Pero no es sobre el libro de Pinker, ya comentado en el blog, de lo que trata esta entrada de hoy, sino de la reciente reseña que en Revista de Libros realizaba el profesor Pedro Fraile Balbín, catedrático de Historia Económica en la Universidad Carlos III de Madrid, de la obra Libertad económica, capitalismo y ética cristiana. Ensayos para un encuentro entre economía de mercado y pensamiento cristiano (Madrid, Unión Editorial, 2017), del profesor Martin Rhonheimer, un filósofo político suizo y sacerdote católico, que plantea en su obra la reivindicación de un capitalismo de rostro humano y que critica la, a su juicio, excesiva mentalidad "colectivista" imperante en la denominada doctrina social de la Iglesia católica.

Señalaba con sorna el premio Nobel de economía George Stigler, comienza diciendo el profesor Fraile, que «el clero antiguo había dedicado sus mejores esfuerzos a enderezar la conducta de los individuos, y el clero moderno los suyos a enderezar las políticas sociales» (The Economist as Preacher, 1980). La relación entre el cristianismo y la economía viene, en efecto, de muy antiguo. Desde la formalización misma de la doctrina cristiana en la Edad Media, su inclinación social llevó a los escolásticos a la reformulación del orden aristotélico y a sus conocidos dictámenes sobre el carácter orgánico de la sociedad, la necesidad de un precio justo en el intercambio, la diferencia entre valor y precio, la naturaleza insana de la asimetría en el comercio, la acumulación culpable de riqueza y todos los demás supuestos de la tradición tomista. Es cierto que algunos escolásticos ‒como los nuestros de Salamanca‒ hicieron avances relevantes en el estudio de la libertad de mercado y el sistema de precios, pero, en general, el cristianismo se inclinó casi siempre hacia el colectivismo y la economía dirigida. A partir de mediados del siglo XIX, la doctrina social de la Iglesia en el mundo católico y el socialismo cristiano en el protestante acentuaron aún más su oposición al liberalismo y su visión benevolente ‒como un error bienintencionado‒ del colectivismo marxista. El cristianismo ha combatido tradicionalmente el pecado del liberalismo y durante décadas se ha opuesto al individualismo racionalista de la Ilustración. Su imagen era la de Cristo contra los mercaderes del templo.

Pero parece que no por más tiempo. A la tradición colectivista cristiana le ha surgido un cisma liberal. Un reducido pero influyente grupo de estudiosos sociales está reinterpretando los fundamentos intelectuales del cristianismo desde una óptica liberal.
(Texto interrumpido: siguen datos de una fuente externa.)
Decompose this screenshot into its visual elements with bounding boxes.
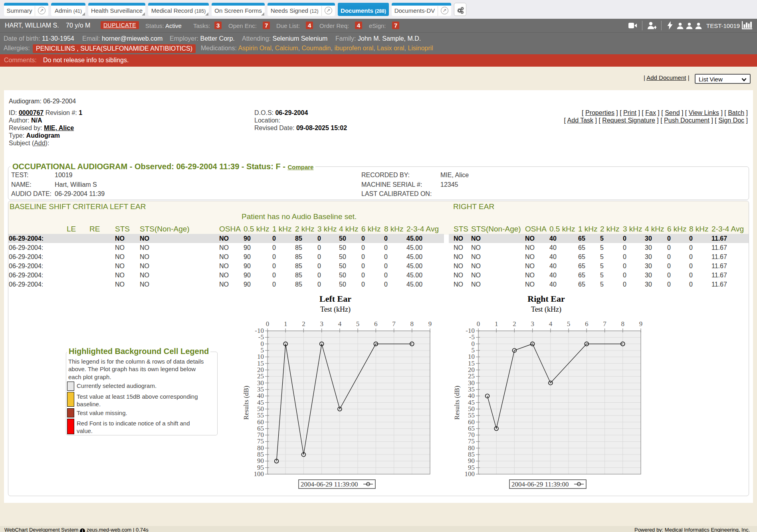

Larry Siedentop, el historiador de Oxford, por ejemplo, plantea en Inventing the Individual (2014) los orígenes del liberalismo individualista occidental como una contribución netamente católica, y el sociólogo de la religión Rodney Stark, de la Baylor University, arguye en su Victory of Reason (2006) que el auge de Occidente se debió a la confianza en el racionalismo implícito en la teología cristiana. En lo estrictamente económico, el redescubrimiento cristiano del liberalismo no es tan reciente. Los seguidores del ordoliberalismo, y la «economía social de mercado» en la segunda posguerra, sobre todo Walter Eucken y Ludwig Erhard, provenían de círculos cristianos, pero predicaban un orden liberal dentro de los límites garantizados por el Estado. También llegó a ser muy conocida e influyente la combinación liberalismo-catolicismo del popular filósofo y diplomático Michael Novak (The Catholic Ethic and the Spirit of Capitalism, 1993). Pero faltaba un último paso. Había que fundamentar en términos económicos las creencias católicas con un buen razonamiento teórico. En concreto, era necesario explicar por qué una concepción liberal del mercado es no sólo compatible, sino indisociable de la concepción trascendente de la persona que se deriva del humanismo cristiano. Esto es justamente lo que hace Martin Rhonheimer en su Libertad económica, capitalismo y ética cristiana. Aunque Rhonheimer es filósofo de formación, conoce con precisión la economía política y los supuestos teóricos de la escuela austríaca. Es presidente del Instituto Austríaco de Economía y Filosofía Social de Viena y ha publicado numerosos trabajos sobre libertad de mercado y ética económica. Es, precisamente, su vinculación con la tradición de Carl Menger, Ludwig von Mises y Friedrich Hayek lo que confiere a su libro un perfil propio.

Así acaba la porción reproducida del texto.